Occhicone, who is set to become the oldest person put to death by the state in the modern execution era, killed his former girlfriend’s parents four decades ago in Pasco County.

Duckett was convicted of the 1987 death of 11-year-old Teresa McAbee.

Duckett, 68, was scheduled to be executed on March 31, but the justices imposed a stay to allow for the completion of DNA testing and a subsequent statistical analysis of the DNA sample.

The last time two executions were carried out in the state on the same day was May 12, 1964, when inmates charged with murder were put to death in Bay and Gadsden counties.

The deaths were the last conducted by the state until May 25, 1979, while waiting for the U.S. Supreme Court to make a final decision on whether the death penalty was legal.
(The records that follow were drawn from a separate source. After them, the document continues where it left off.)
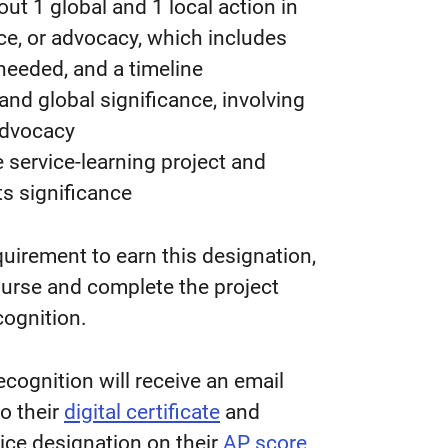
ut 1 global and 1 local action in
vice, or advocacy, which includes
 needed, and a timeline
 and global significance, involving
 advocacy
 service-learning project and
its significance
quirement to earn this designation,
ourse and complete the project
cognition.
cognition will receive an email
to their
digital certificate
and
ice designation on their
AP score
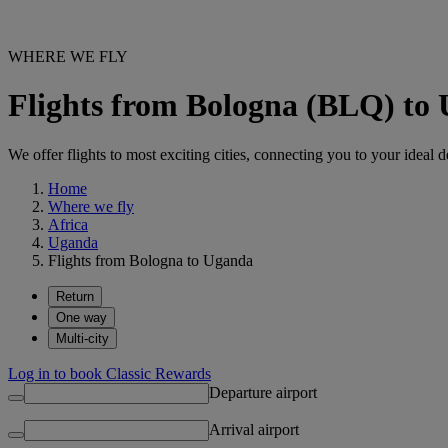
WHERE WE FLY
Flights from Bologna (BLQ) to
We offer flights to most exciting cities, connecting you to your ideal d
Home
Where we fly
Africa
Uganda
Flights from Bologna to Uganda
Return
One way
Multi-city
Log in to book Classic Rewards
Departure airport
Arrival airport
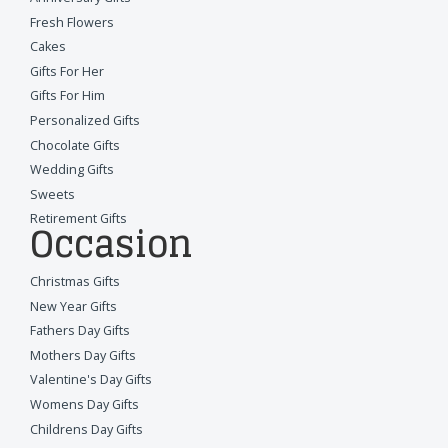
Fresh Flowers
Cakes
Gifts For Her
Gifts For Him
Personalized Gifts
Chocolate Gifts
Wedding Gifts
Sweets
Retirement Gifts
Occasion
Christmas Gifts
New Year Gifts
Fathers Day Gifts
Mothers Day Gifts
Valentine's Day Gifts
Womens Day Gifts
Childrens Day Gifts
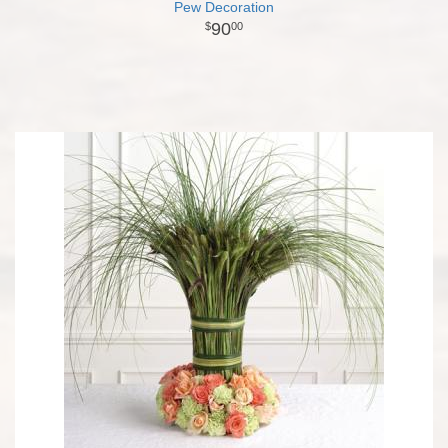
Pew Decoration
90
00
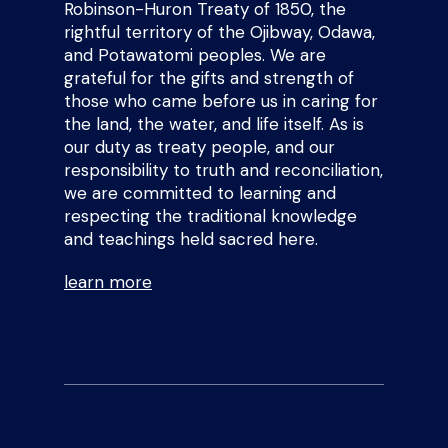
Robinson-Huron Treaty of 1850, the
rightful territory of the Ojibway, Odawa,
and Potawatomi peoples. We are
grateful for the gifts and strength of
those who came before us in caring for
the land, the water, and life itself. As is
our duty as treaty people, and our
responsibility to truth and reconciliation,
we are committed to learning and
respecting the traditional knowledge
and teachings held sacred here.
learn more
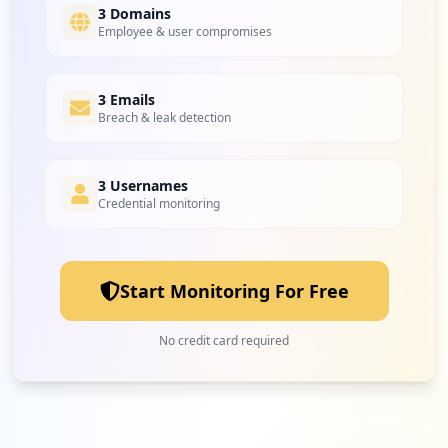
Medium
6.3
%
3 Domains
Employee & user compromises
1
3 Emails
hrw.com
Breach & leak detection
Low
3.1
%
3 Usernames
Credential monitoring
1
target.com
Low
3.1
%
Start Monitoring For Free
1
minecraft.net
No credit card required
Low
3.1
%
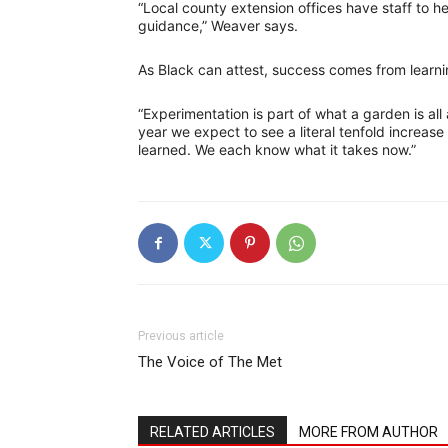
“Local county extension offices have staff to he
guidance,” Weaver says.
As Black can attest, success comes from learni
“Experimentation is part of what a garden is all
year we expect to see a literal tenfold increas
learned. We each know what it takes now.”
Previous article
The Voice of The Met
RELATED ARTICLES
MORE FROM AUTHOR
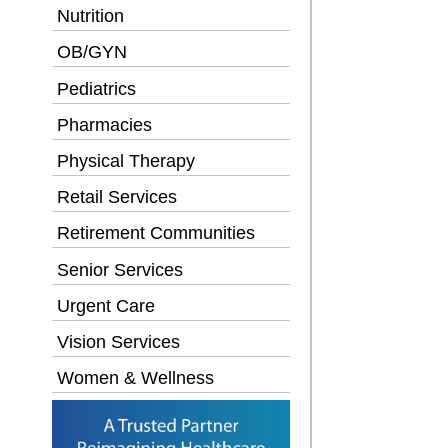
Nutrition
OB/GYN
Pediatrics
Pharmacies
Physical Therapy
Retail Services
Retirement Communities
Senior Services
Urgent Care
Vision Services
Women & Wellness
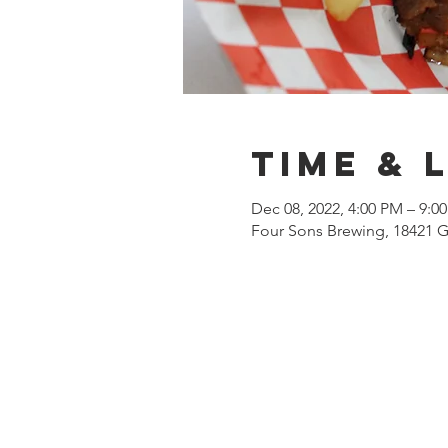
Time & 
Dec 08, 2022, 4:00 PM – 9:0
Four Sons Brewing, 18421 G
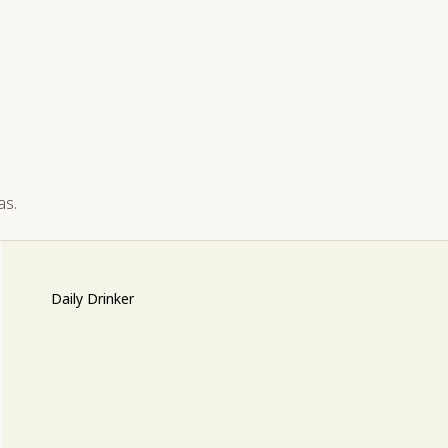
as.
Daily Drinker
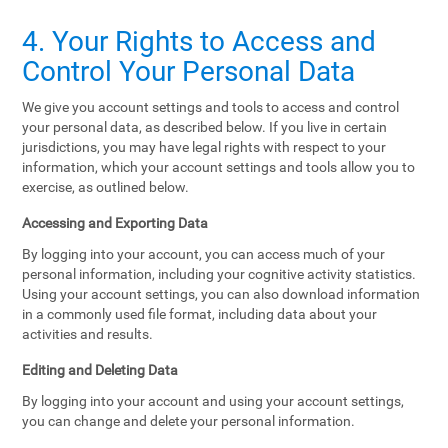
4. Your Rights to Access and
Control Your Personal Data
We give you account settings and tools to access and control
your personal data, as described below. If you live in certain
jurisdictions, you may have legal rights with respect to your
information, which your account settings and tools allow you to
exercise, as outlined below.
Accessing and Exporting Data
By logging into your account, you can access much of your
personal information, including your cognitive activity statistics.
Using your account settings, you can also download information
in a commonly used file format, including data about your
activities and results.
Editing and Deleting Data
By logging into your account and using your account settings,
you can change and delete your personal information.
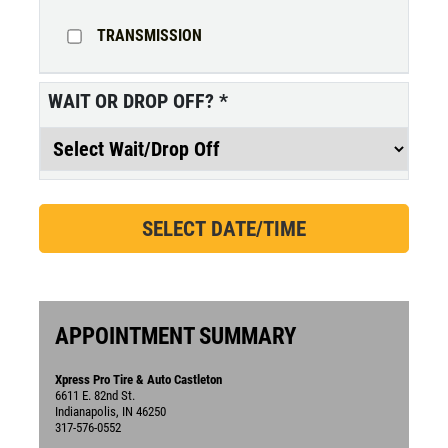
TRANSMISSION
WAIT OR DROP OFF?
*
APPOINTMENT SUMMARY
Xpress Pro Tire & Auto Castleton
6611 E. 82nd St.
Indianapolis, IN 46250
317-576-0552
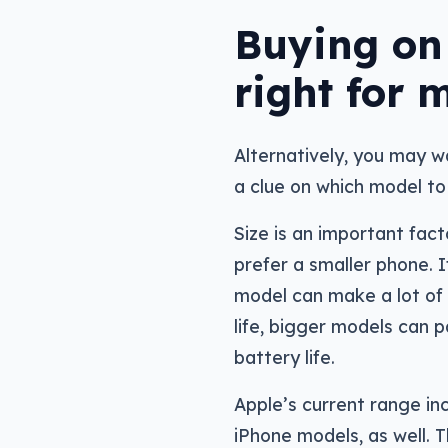
Buying on 
right for 
Alternatively, you may w
a clue on which model to 
Size is an important fac
prefer a smaller phone. I
model can make a lot of 
life, bigger models can p
battery life.
Apple’s current range inc
iPhone models, as well. 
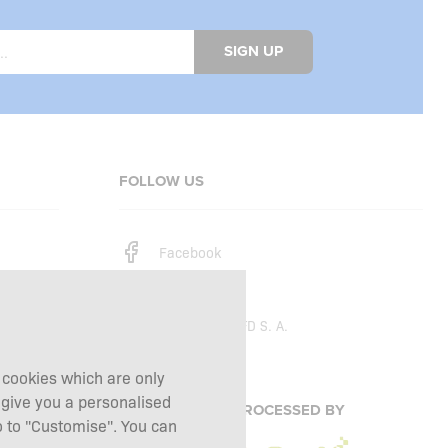
SIGN UP
FOLLOW US
Facebook
Instagram
Copyright © 2026
SFD S. A.
g cookies which are only
 give you a personalised
PAYMENTS ARE PROCESSED BY
 to "Customise". You can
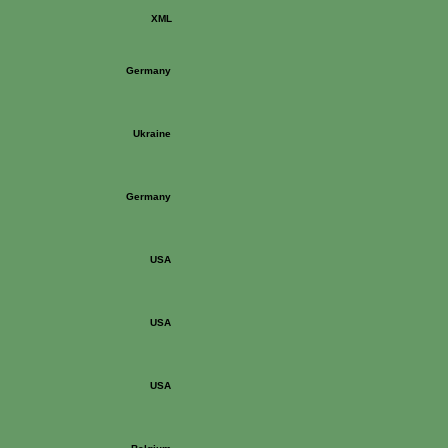
XML
Germany
Ukraine
Germany
USA
USA
USA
In 1972, the court in Furman v. Georgia ruled the way the death penalty was being applied was unconstitutional. However, the court four years later said the death penalty could be used when applied with clear rules for judges and juries.

STORY OF THE WEEK:

An environmental advocacy group dropped a lawsuit after evidence showed Florida had taken down generators used to power Alligator Alcatraz.

QUOTE OF THE WEEK:

“I’m not an establishment pig. I’m a pig for the people and the hardworking families here in the state of Florida. I want to be even more clear, Republicans are a problem. But corporate Democrats are a problem as well. They are colluding with one another.” — Florida Rep. Angie Nixon, a Jacksonville Democrat, when asked Wednesday about her lack of national support in her bid to the party’s U.S. Senatorial nominee.